Exclude any images and output the remaining records exactly.

#### [DATA TO EXAMINE]
▼
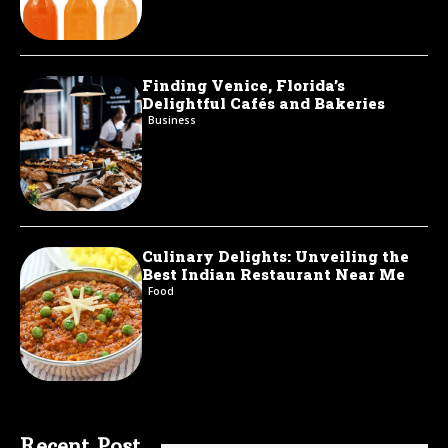
Finding Venice, Florida’s
Delightful Cafés and Bakeries
Business
Culinary Delights: Unveiling the
Best Indian Restaurant Near Me
Food
Recent Post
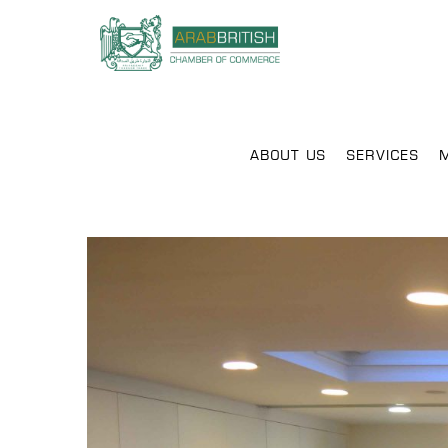
ABOUT US
SERVICES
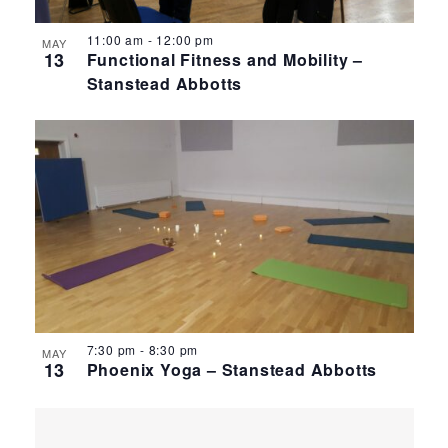
11:00 am
-
12:00 pm
MAY
13
Functional Fitness and Mobility –
Stanstead Abbotts
7:30 pm
-
8:30 pm
MAY
13
Phoenix Yoga – Stanstead Abbotts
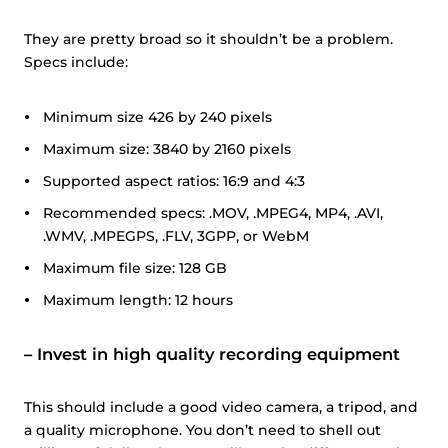
They are pretty broad so it shouldn’t be a problem.
Specs include:
Minimum size 426 by 240 pixels
Maximum size: 3840 by 2160 pixels
Supported aspect ratios: 16:9 and 4:3
Recommended specs: .MOV, .MPEG4, MP4, .AVI,
.WMV, .MPEGPS, .FLV, 3GPP, or WebM
Maximum file size: 128 GB
Maximum length: 12 hours
–
Invest in high quality recording equipment
This should include a good video camera, a tripod, and
a quality microphone. You don’t need to shell out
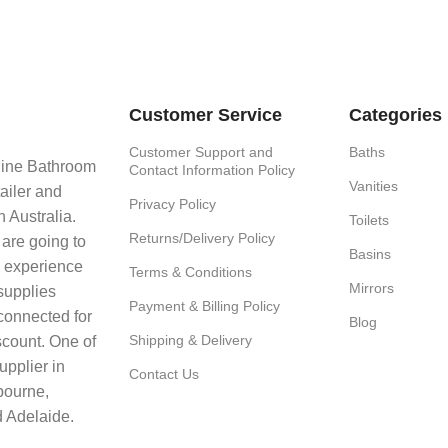
Customer Service
Categories
Customer Support and
Baths
line Bathroom
Contact Information Policy
Vanities
ailer and
Privacy Policy
 Australia.
Toilets
Returns/Delivery Policy
 are going to
Basins
e experience
Terms & Conditions
Mirrors
supplies
Payment & Billing Policy
connected for
Blog
Shipping & Delivery
scount. One of
upplier in
Contact Us
bourne,
 Adelaide.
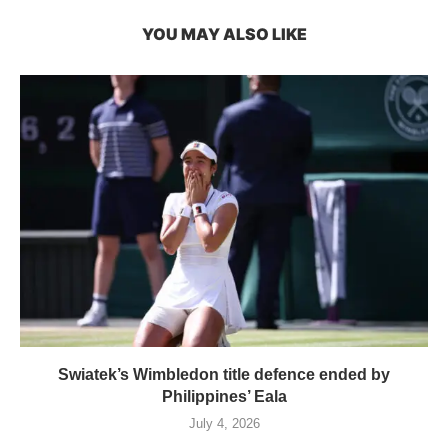
YOU MAY ALSO LIKE
Swiatek’s Wimbledon title defence ended by
Philippines’ Eala
July 4, 2026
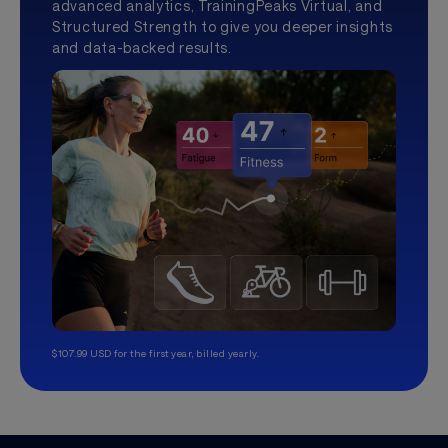
advanced analytics, TrainingPeaks Virtual, and
Structured Strength to give you deeper insights
and data-backed results.
$107.99 USD for the first year, billed yearly.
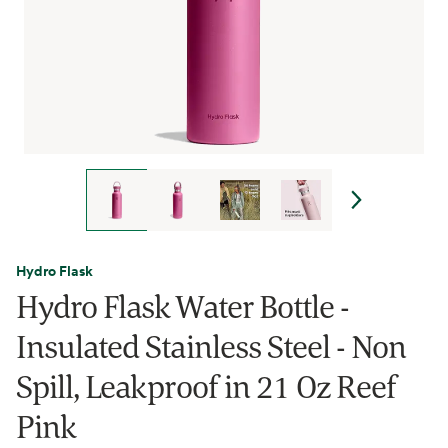
Hydro Flask
Hydro Flask Water Bottle -
Insulated Stainless Steel - Non
Spill, Leakproof in 21 Oz Reef
Pink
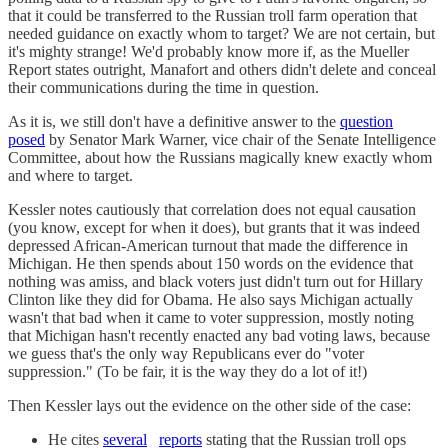
that it could be transferred to the Russian troll farm operation that
needed guidance on exactly whom to target? We are not certain, but
it's mighty strange! We'd probably know more if, as the Mueller
Report states outright, Manafort and others didn't delete and conceal
their communications during the time in question.
As it is, we still don't have a definitive answer to the
question
posed
by Senator Mark Warner, vice chair of the Senate Intelligence
Committee, about how the Russians magically knew exactly whom
and where to target.
Kessler notes cautiously that correlation does not equal causation
(you know, except for when it does), but grants that it was indeed
depressed African-American turnout that made the difference in
Michigan. He then spends about 150 words on the evidence that
nothing was amiss, and black voters just didn't turn out for Hillary
Clinton like they did for Obama. He also says Michigan actually
wasn't that bad when it came to voter suppression, mostly noting
that Michigan hasn't recently enacted any bad voting laws, because
we guess that's the only way Republicans ever do "voter
suppression." (To be fair, it is the way they do a lot of it!)
Then Kessler lays out the evidence on the other side of the case:
He cites
several
reports
stating that the Russian troll ops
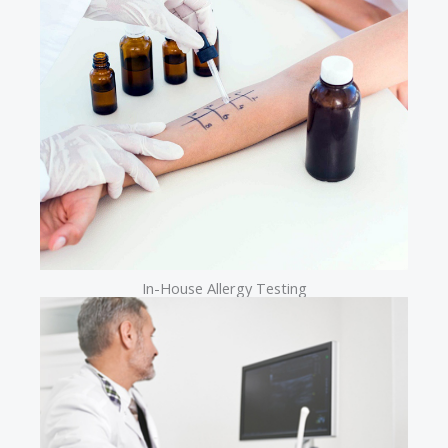
In-House Allergy Testing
▲
#### [WRITTEN RESPONSE]
Finding Venice, Florida’s
Delightful Cafés and Bakeries
Business
Culinary Delights: Unveiling the
Best Indian Restaurant Near Me
Food
Recent Post
ABOUT US
SERVICES
11:00 am
-
12:00 pm
MAY
13
Functional Fitness and Mobility –
Stanstead Abbotts
7:30 pm
-
8:30 pm
MAY
13
Phoenix Yoga – Stanstead Abbotts
They are pretty broad so it shouldn’t be a problem.
Specs include:
Minimum size 426 by 240 pixels
Maximum size: 3840 by 2160 pixels
Supported aspect ratios: 16:9 and 4:3
Recommended specs: .MOV, .MPEG4, MP4, .AVI,
.WMV, .MPEGPS, .FLV, 3GPP, or WebM
Maximum file size: 128 GB
Maximum length: 12 hours
–
Invest in high quality recording equipment
This should include a good video camera, a tripod, and
a quality microphone. You don’t need to shell out
Customer Service
Categories
Customer Support and
Baths
line Bathroom
Contact Information Policy
Vanities
ailer and
Privacy Policy
 Australia.
Toilets
Returns/Delivery Policy
 are going to
Basins
e experience
Terms & Conditions
Mirrors
supplies
Payment & Billing Policy
connected for
Blog
Shipping & Delivery
scount. One of
upplier in
Contact Us
bourne,
 Adelaide.
YOU MAY ALSO LIKE
Swiatek’s Wimbledon title defence ended by
Philippines’ Eala
July 4, 2026
advanced analytics, TrainingPeaks Virtual, and
Structured Strength to give you deeper insights
and data-backed results.
$107.99 USD for the first year, billed yearly.
Hydro Flask
Hydro Flask Water Bottle -
Insulated Stainless Steel - Non
Spill, Leakproof in 21 Oz Reef
Pink
that it could be transferred to the Russian troll farm operation that
needed guidance on exactly whom to target? We are not certain, but
it's mighty strange! We'd probably know more if, as the Mueller
Report states outright, Manafort and others didn't delete and conceal
their communications during the time in question.
As it is, we still don't have a definitive answer to the
question
posed
by Senator Mark Warner, vice chair of the Senate Intelligence
Committee, about how the Russians magically knew exactly whom
and where to target.
Kessler notes cautiously that correlation does not equal causation
(you know, except for when it does), but grants that it was indeed
depressed African-American turnout that made the difference in
Michigan. He then spends about 150 words on the evidence that
nothing was amiss, and black voters just didn't turn out for Hillary
Clinton like they did for Obama. He also says Michigan actually
wasn't that bad when it came to voter suppression, mostly noting
that Michigan hasn't recently enacted any bad voting laws, because
we guess that's the only way Republicans ever do "voter
suppression." (To be fair, it is the way they do a lot of it!)
Then Kessler lays out the evidence on the other side of the case:
He cites
several
reports
stating that the Russian troll ops
In-House Allergy Testing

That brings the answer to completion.